Roger Corman’s 1957 opus Teenage Doll is fairly typical of low-budget 50s juvenile delinquent movies. Barbara is a good girl involved with a bad boy, the leader of a teen gang called the Vandals. He’s also been playing footsie with a girl, Nan, from the Black Widows, but the Black Widows are the female counterparts of the Tarantulas, deadly rivals of the Vandals. The jealousy between Barbara and Nan has led to a confrontation, and as the movie opens Nan is lying dead on the pavement after falling off a roof. Did she fall or was she pushed?
Barbara is now on the run from the vengeful Black Widows. She can’t ask her father for help, because he’s a total square and can’t imagine that his daughter would dare to date an unsuitable young man. And Barbara is also on the run from the cops
Like most Corman productions it manages to look slicker than its low budget would suggest, and the pace doesn’t let up.
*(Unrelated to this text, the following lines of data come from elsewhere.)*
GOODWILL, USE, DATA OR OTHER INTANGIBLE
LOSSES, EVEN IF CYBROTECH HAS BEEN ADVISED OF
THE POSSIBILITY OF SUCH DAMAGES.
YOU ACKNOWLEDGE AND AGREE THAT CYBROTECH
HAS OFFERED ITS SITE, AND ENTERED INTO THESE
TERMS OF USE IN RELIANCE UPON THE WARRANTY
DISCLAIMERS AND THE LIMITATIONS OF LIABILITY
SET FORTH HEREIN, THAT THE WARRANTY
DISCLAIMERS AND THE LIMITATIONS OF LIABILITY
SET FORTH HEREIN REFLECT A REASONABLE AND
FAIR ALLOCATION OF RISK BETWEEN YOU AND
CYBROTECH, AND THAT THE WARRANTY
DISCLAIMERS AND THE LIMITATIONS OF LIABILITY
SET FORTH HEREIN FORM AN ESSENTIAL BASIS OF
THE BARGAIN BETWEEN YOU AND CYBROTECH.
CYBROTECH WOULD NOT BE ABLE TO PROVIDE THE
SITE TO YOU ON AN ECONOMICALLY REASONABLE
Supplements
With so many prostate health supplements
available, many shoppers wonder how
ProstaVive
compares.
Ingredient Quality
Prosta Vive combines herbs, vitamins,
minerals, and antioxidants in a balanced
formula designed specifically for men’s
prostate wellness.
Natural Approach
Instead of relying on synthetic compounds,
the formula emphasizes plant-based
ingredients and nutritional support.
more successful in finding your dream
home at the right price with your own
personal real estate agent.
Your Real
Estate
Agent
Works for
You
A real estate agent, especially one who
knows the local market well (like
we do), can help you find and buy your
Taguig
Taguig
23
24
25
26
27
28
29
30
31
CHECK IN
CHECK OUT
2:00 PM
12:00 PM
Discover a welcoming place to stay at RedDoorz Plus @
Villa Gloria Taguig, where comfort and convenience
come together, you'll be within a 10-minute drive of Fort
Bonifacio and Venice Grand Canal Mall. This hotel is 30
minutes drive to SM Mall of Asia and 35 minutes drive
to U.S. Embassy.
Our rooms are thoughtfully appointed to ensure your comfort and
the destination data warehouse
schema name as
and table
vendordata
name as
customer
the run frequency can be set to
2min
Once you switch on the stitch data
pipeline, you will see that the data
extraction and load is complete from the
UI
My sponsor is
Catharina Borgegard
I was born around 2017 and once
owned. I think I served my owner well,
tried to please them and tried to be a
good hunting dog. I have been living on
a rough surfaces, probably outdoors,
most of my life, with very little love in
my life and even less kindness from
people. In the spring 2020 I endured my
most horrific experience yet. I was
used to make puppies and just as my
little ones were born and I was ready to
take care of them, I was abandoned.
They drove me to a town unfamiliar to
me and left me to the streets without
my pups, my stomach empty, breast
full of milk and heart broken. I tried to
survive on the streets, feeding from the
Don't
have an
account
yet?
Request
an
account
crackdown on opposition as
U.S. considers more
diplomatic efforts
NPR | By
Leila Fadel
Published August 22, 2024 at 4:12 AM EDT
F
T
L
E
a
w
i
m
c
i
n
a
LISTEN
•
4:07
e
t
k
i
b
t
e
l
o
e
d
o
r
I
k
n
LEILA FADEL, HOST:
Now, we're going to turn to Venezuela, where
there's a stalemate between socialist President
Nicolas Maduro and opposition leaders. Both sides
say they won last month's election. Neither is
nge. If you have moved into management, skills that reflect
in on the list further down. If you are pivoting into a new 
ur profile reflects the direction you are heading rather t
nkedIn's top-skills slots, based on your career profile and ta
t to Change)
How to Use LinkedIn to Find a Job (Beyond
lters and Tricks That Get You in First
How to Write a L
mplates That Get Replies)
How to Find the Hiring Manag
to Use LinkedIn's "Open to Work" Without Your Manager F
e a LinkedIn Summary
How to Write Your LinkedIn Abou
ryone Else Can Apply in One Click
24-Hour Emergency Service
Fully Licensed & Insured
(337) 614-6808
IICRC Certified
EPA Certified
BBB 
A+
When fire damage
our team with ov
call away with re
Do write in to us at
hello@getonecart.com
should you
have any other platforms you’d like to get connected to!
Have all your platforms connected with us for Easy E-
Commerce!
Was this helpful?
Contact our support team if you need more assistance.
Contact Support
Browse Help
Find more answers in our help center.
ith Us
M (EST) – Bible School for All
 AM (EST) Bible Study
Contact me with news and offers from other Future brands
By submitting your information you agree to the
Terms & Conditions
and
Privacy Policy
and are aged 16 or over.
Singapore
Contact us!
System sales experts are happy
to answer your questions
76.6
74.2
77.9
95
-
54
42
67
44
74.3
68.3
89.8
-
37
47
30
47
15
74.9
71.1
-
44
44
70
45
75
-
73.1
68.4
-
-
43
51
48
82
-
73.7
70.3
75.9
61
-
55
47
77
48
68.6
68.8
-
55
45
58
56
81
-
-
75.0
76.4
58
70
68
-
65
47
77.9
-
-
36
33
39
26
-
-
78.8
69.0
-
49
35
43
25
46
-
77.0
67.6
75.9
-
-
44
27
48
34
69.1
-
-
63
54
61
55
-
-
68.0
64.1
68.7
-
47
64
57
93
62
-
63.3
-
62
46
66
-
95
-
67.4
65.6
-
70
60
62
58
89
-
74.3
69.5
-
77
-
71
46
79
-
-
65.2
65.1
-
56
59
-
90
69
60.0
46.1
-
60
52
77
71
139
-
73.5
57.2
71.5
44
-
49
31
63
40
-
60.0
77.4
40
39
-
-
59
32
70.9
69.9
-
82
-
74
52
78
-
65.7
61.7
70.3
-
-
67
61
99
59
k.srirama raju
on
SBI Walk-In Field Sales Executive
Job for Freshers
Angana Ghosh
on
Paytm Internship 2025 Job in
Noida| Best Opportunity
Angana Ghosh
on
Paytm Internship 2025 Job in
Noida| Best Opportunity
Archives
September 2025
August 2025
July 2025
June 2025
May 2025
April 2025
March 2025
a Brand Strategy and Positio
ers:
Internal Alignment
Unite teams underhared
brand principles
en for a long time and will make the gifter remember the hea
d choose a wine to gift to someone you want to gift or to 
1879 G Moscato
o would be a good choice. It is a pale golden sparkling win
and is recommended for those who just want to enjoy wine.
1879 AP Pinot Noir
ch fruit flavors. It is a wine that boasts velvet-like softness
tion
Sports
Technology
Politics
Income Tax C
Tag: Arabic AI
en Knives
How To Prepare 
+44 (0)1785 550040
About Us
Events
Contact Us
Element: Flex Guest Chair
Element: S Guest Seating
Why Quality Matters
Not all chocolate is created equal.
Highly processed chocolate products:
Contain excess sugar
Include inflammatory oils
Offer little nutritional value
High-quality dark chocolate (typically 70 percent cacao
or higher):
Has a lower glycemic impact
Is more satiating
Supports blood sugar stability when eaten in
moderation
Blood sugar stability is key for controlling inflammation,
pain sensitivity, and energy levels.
The acting is pretty bad, but it’s bad in that wonderfully entertaining B-movie way, all very earnest. There’s a particularly bizarre scene where Barbara is being looked after by one of the Vandals, and he suddenly gets all Method Acting on her. He starts coming on like a bargain store James Dean. It’s the sort of weirdness that makes exploitation movies so much fun.
The movie comes complete with a wonderful intro informing us that the picture we are about to see isn’t pretty. If it was pretty, it wouldn’t be true! And apparently shocking events like the ones depicted in the film could be happening in your city. Within the limitations of what you could show in the 50s it manages to be reasonably sleazy, and there’s the expected hard-bitten dialogue and teenage cynicism.
It’s not quite as bizarrely entertaining as movies like The Violent Years or Girl Gang, but it’s still a good deal of fun. And the DVD from Image looks superb. A must for fans of juvenile delinquent movies.